Problem statement: Find the line containing "Smuk iøjnefaldende mønsterstrik" in the entries below. Reproduce that line and each one after it to the end, exactly, with no other lines.

Input records:
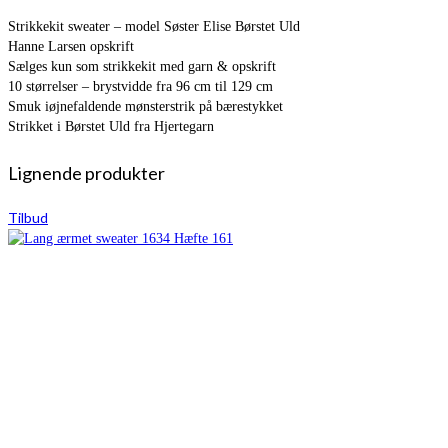
Strikkekit sweater – model Søster Elise Børstet Uld
Hanne Larsen opskrift
Sælges kun som strikkekit med garn & opskrift
10 størrelser – brystvidde fra 96 cm til 129 cm
Smuk iøjnefaldende mønsterstrik på bærestykket
Strikket i Børstet Uld fra Hjertegarn
Lignende produkter
Tilbud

Response:
Smuk iøjnefaldende mønsterstrik på bærestykket
Strikket i Børstet Uld fra Hjertegarn
Lignende produkter
Tilbud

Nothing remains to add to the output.